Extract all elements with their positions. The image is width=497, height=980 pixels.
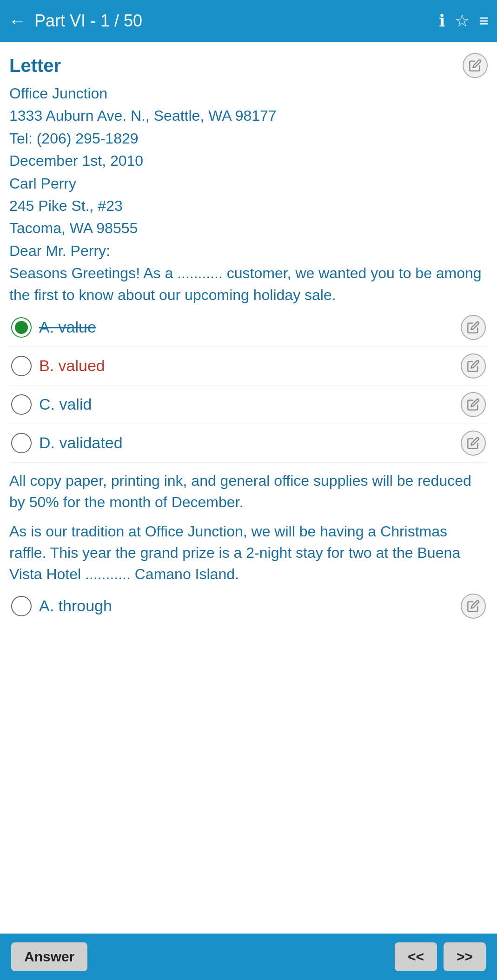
letter-line8: Dear Mr. Perry: — [9, 240, 488, 261]
letter-line2: 1333 Auburn Ave. N., Seattle, WA 98177 — [9, 105, 488, 126]
option-edit-A[interactable] — [461, 315, 486, 340]
option-row-D: D. validated — [9, 424, 488, 463]
radio-B[interactable] — [11, 356, 32, 376]
letter-body: Office Junction 1333 Auburn Ave. N., Sea… — [9, 83, 488, 306]
letter-line1: Office Junction — [9, 83, 488, 104]
option-edit-B[interactable] — [461, 353, 486, 379]
info-icon[interactable]: ℹ — [439, 11, 445, 31]
section-edit-button[interactable] — [463, 53, 488, 78]
radio-C[interactable] — [11, 394, 32, 415]
option-label-B: B. valued — [39, 357, 105, 375]
next-button[interactable]: >> — [444, 942, 486, 971]
letter-line9: Seasons Greetings! As a ........... cust… — [9, 262, 488, 306]
option-label-D: D. validated — [39, 434, 123, 452]
main-content: Letter Office Junction 1333 Auburn Ave. … — [0, 42, 497, 681]
paragraph-2: All copy paper, printing ink, and genera… — [9, 470, 488, 513]
option-edit-D[interactable] — [461, 431, 486, 456]
answer-button[interactable]: Answer — [11, 942, 87, 971]
section-title: Letter — [9, 55, 61, 76]
option-edit-C[interactable] — [461, 392, 486, 417]
top-navigation-bar: ← Part VI - 1 / 50 ℹ ☆ ≡ — [0, 0, 497, 42]
top-bar-left: ← Part VI - 1 / 50 — [8, 11, 142, 32]
letter-line4: December 1st, 2010 — [9, 150, 488, 171]
option-row-B: B. valued — [9, 347, 488, 385]
letter-line7: Tacoma, WA 98555 — [9, 217, 488, 239]
top-bar-icons: ℹ ☆ ≡ — [439, 11, 489, 31]
back-button[interactable]: ← — [8, 11, 27, 32]
section-header: Letter — [9, 53, 488, 78]
menu-icon[interactable]: ≡ — [479, 11, 489, 31]
letter-line5: Carl Perry — [9, 173, 488, 194]
radio-A[interactable] — [11, 317, 32, 338]
paragraph-3: As is our tradition at Office Junction, … — [9, 521, 488, 585]
option-row-C: C. valid — [9, 385, 488, 424]
part-title: Part VI - 1 / 50 — [34, 11, 142, 31]
radio-partial[interactable] — [11, 596, 32, 616]
option-row-A: A. value — [9, 308, 488, 347]
star-icon[interactable]: ☆ — [455, 11, 470, 31]
options-q1: A. value B. valued C. valid D. validated — [9, 308, 488, 463]
radio-D[interactable] — [11, 433, 32, 453]
option-label-A: A. value — [39, 318, 96, 336]
option-partial-label: A. through — [39, 597, 112, 615]
letter-line3: Tel: (206) 295-1829 — [9, 128, 488, 149]
nav-buttons: << >> — [395, 942, 486, 971]
prev-button[interactable]: << — [395, 942, 437, 971]
option-partial-row: A. through — [9, 587, 488, 625]
letter-line6: 245 Pike St., #23 — [9, 195, 488, 216]
bottom-bar: Answer << >> — [0, 934, 497, 980]
option-label-C: C. valid — [39, 395, 92, 413]
option-partial-edit-button[interactable] — [461, 594, 486, 619]
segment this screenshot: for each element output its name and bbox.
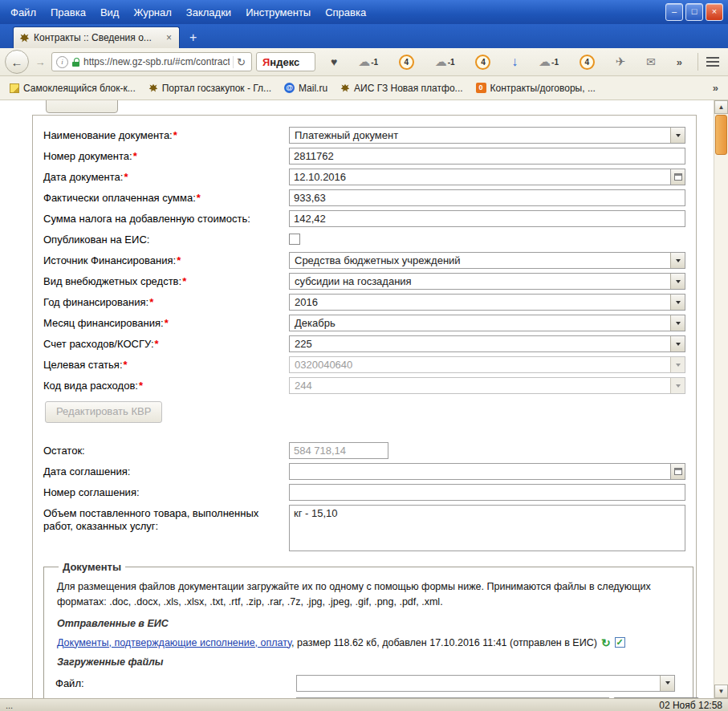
fin-source-select[interactable]: Средства бюджетных учреждений <box>289 252 685 269</box>
scroll-up-icon[interactable]: ▲ <box>714 100 728 114</box>
mail-icon[interactable]: ✉ <box>646 55 656 68</box>
menu-help[interactable]: Справка <box>318 3 373 22</box>
fin-year-select[interactable]: 2016 <box>289 294 685 311</box>
form-row: Опубликован на ЕИС: <box>43 231 685 248</box>
pocket-icon[interactable]: ♥ <box>331 55 337 68</box>
forward-button[interactable]: → <box>33 54 47 70</box>
cloud-badge: -1 <box>371 58 378 67</box>
vat-sum-input[interactable] <box>289 210 685 227</box>
bookmarks-overflow-icon[interactable]: » <box>713 82 718 94</box>
close-button[interactable]: × <box>706 3 723 21</box>
cloud-badge: -1 <box>448 58 455 67</box>
bookmark-item[interactable]: АИС ГЗ Новая платфо... <box>340 83 463 94</box>
published-eis-checkbox[interactable] <box>289 234 300 245</box>
dropdown-arrow-icon[interactable] <box>660 676 674 691</box>
yandex-search-box[interactable]: Яндекс <box>256 52 315 71</box>
cloud-icon: ☁ <box>358 55 370 69</box>
field-label: Опубликован на ЕИС: <box>43 231 289 248</box>
download-icon[interactable]: ↓ <box>511 55 518 69</box>
bookmark-item[interactable]: 0 Контракты/договоры, ... <box>476 83 596 94</box>
doc-number-input[interactable] <box>289 148 685 165</box>
send-tab-icon[interactable]: ✈ <box>616 55 626 69</box>
form-row: Дата соглашения: <box>43 463 685 480</box>
dropdown-arrow-icon[interactable] <box>670 253 685 268</box>
content-area: Наименование документа:* Платежный докум… <box>0 100 728 698</box>
counter-badge-2[interactable]: 4 <box>475 55 490 70</box>
doc-date-input[interactable] <box>289 169 671 185</box>
tab-contracts[interactable]: Контракты :: Сведения о... × <box>13 26 180 48</box>
counter-badge-1[interactable]: 4 <box>399 55 414 70</box>
minimize-button[interactable]: – <box>665 3 683 21</box>
field-label: Дата соглашения: <box>43 463 289 480</box>
edit-kvr-button[interactable]: Редактировать КВР <box>45 401 162 423</box>
yandex-logo: Я <box>262 56 270 68</box>
dropdown-arrow-icon[interactable] <box>670 274 685 289</box>
contract-form-panel: Наименование документа:* Платежный докум… <box>32 115 697 698</box>
agreement-date-input[interactable] <box>289 463 671 480</box>
doc-name-select[interactable]: Платежный документ <box>289 127 685 144</box>
dropdown-arrow-icon[interactable] <box>670 128 685 143</box>
new-tab-button[interactable]: + <box>180 30 206 48</box>
form-row: Остаток: <box>43 442 685 459</box>
partial-button[interactable] <box>46 100 118 113</box>
dropdown-arrow-icon[interactable] <box>670 315 685 331</box>
maximize-button[interactable]: □ <box>685 3 703 21</box>
bookmark-item[interactable]: @ Mail.ru <box>284 83 327 94</box>
url-text[interactable]: https://new.gz-spb.ru/#cm/contract/6 <box>83 56 230 67</box>
open-menu-button[interactable] <box>702 57 723 67</box>
calendar-button[interactable] <box>671 463 685 480</box>
agreement-number-input[interactable] <box>289 484 685 501</box>
cloud-extension-2[interactable]: ☁ -1 <box>435 55 455 69</box>
dropdown-arrow-icon[interactable] <box>670 336 685 351</box>
menu-file[interactable]: Файл <box>3 3 43 22</box>
file-path-input[interactable] <box>296 697 609 699</box>
calendar-icon <box>674 173 682 181</box>
choose-file-button[interactable]: Выбрать файл <box>613 697 699 699</box>
back-button[interactable]: ← <box>5 50 29 74</box>
counter-badge-3[interactable]: 4 <box>580 55 595 70</box>
resend-icon[interactable]: ↻ <box>601 636 611 649</box>
vertical-scrollbar[interactable]: ▲ ▼ <box>714 100 728 698</box>
https-lock-icon[interactable] <box>71 56 80 68</box>
cloud-extension-1[interactable]: ☁ -1 <box>358 55 378 69</box>
documents-section: Документы Для размещения файлов документ… <box>43 561 693 698</box>
menu-bookmarks[interactable]: Закладки <box>179 3 238 22</box>
url-bar[interactable]: i https://new.gz-spb.ru/#cm/contract/6 ↻ <box>51 52 252 71</box>
uploaded-files-heading: Загруженные файлы <box>57 656 680 668</box>
file-select[interactable] <box>296 675 675 692</box>
kosgu-select[interactable]: 225 <box>289 335 685 352</box>
menu-tools[interactable]: Инструменты <box>238 3 318 22</box>
navigation-toolbar: ← → i https://new.gz-spb.ru/#cm/contract… <box>0 48 728 76</box>
field-label: Год финансирования:* <box>43 294 289 311</box>
window-controls: – □ × <box>665 3 725 21</box>
bookmark-item[interactable]: Самоклеящийся блок-к... <box>10 83 136 94</box>
tab-close-icon[interactable]: × <box>165 32 173 43</box>
fin-month-select[interactable]: Декабрь <box>289 315 685 331</box>
menu-view[interactable]: Вид <box>93 3 127 22</box>
reload-icon[interactable]: ↻ <box>233 56 247 68</box>
menu-edit[interactable]: Правка <box>43 3 93 22</box>
sent-checkbox-icon[interactable]: ✓ <box>615 637 625 648</box>
field-label: Фактически оплаченная сумма:* <box>43 189 289 206</box>
document-row: Документы, подтверждающие исполнение, оп… <box>57 636 680 649</box>
dropdown-arrow-icon[interactable] <box>670 295 685 310</box>
cloud-extension-3[interactable]: ☁ -1 <box>539 55 559 69</box>
scroll-down-icon[interactable]: ▼ <box>714 685 728 698</box>
volume-textarea[interactable]: кг - 15,10 <box>289 505 685 551</box>
toolbar-overflow-icon[interactable]: » <box>677 56 682 68</box>
extra-funds-select[interactable]: субсидии на госзадания <box>289 273 685 290</box>
menu-history[interactable]: Журнал <box>126 3 178 22</box>
browser-window: Файл Правка Вид Журнал Закладки Инструме… <box>0 0 728 711</box>
tab-title: Контракты :: Сведения о... <box>34 32 161 43</box>
scrollbar-thumb[interactable] <box>715 115 727 155</box>
calendar-button[interactable] <box>671 169 685 185</box>
form-row: Вид внебюджетных средств:* субсидии на г… <box>43 273 685 290</box>
dropdown-arrow-icon <box>670 378 685 393</box>
page-info-icon[interactable]: i <box>56 56 68 68</box>
bookmark-item[interactable]: Портал госзакупок - Гл... <box>148 83 271 94</box>
scrollbar-track[interactable] <box>714 156 728 685</box>
bookmark-label: Mail.ru <box>299 83 327 94</box>
select-value: 244 <box>295 380 312 392</box>
paid-sum-input[interactable] <box>289 189 685 206</box>
document-link[interactable]: Документы, подтверждающие исполнение, оп… <box>57 637 291 648</box>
=======
#### Instructions for the task:
For the word "radio", find every line in the data that holds it and copy that line.

#### Solved exercise:
radio-B[interactable] — [11, 356, 32, 376]
radio-C[interactable] — [11, 394, 32, 415]
radio-A[interactable] — [11, 317, 32, 338]
radio-partial[interactable] — [11, 596, 32, 616]
radio-D[interactable] — [11, 433, 32, 453]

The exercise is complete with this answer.